■ AIM OF THE EXERCISE:
Below are records to give again exactly; omit each image they contain.

====

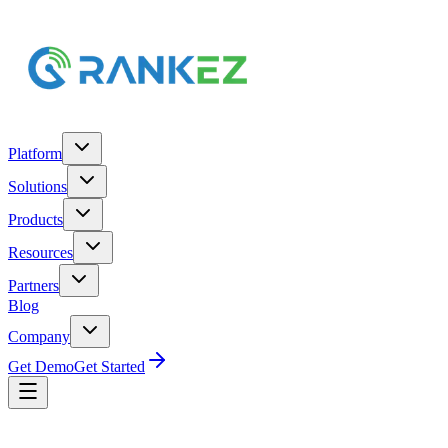
Platform
Solutions
Products
Resources
Partners
Blog
Company
Get Demo
Get Started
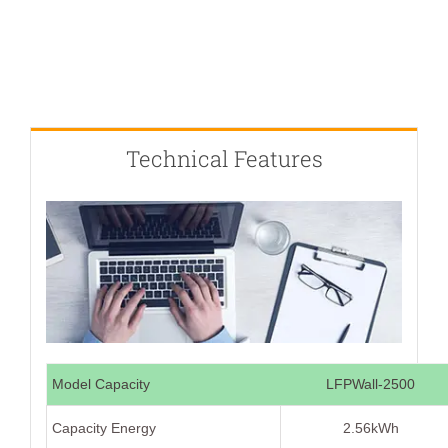
Technical Features
Model Capacity
LFPWall-2500
Capacity Energy
2.56kWh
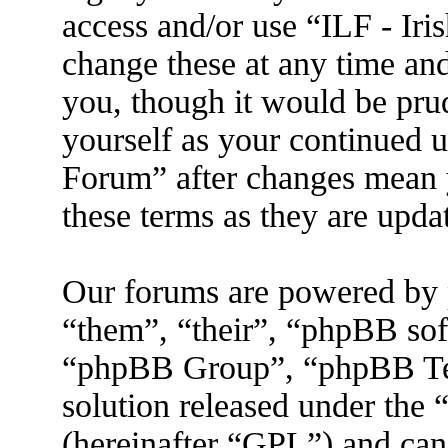
access and/or use “ILF - I
change these at any time an
you, though it would be prud
yourself as your continued 
Forum” after changes mean 
these terms as they are upd
Our forums are powered by 
“them”, “their”, “phpBB s
“phpBB Group”, “phpBB Tea
solution released under the 
(hereinafter “GPL”) and ca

====

■ EXERCISE SOLUTION:
Platform
Solutions
Products
Resources
Partners
Blog
Company
Get Demo
Get Started
Technical Features
Model Capacity
LFPWall-2500
Capacity Energy
2.56kWh
access and/or use “ILF - I
change these at any time an
you, though it would be prud
yourself as your continued 
Forum” after changes mean 
these terms as they are upd
Our forums are powered by 
“them”, “their”, “phpBB s
“phpBB Group”, “phpBB Tea
solution released under the 
(hereinafter “GPL”) and ca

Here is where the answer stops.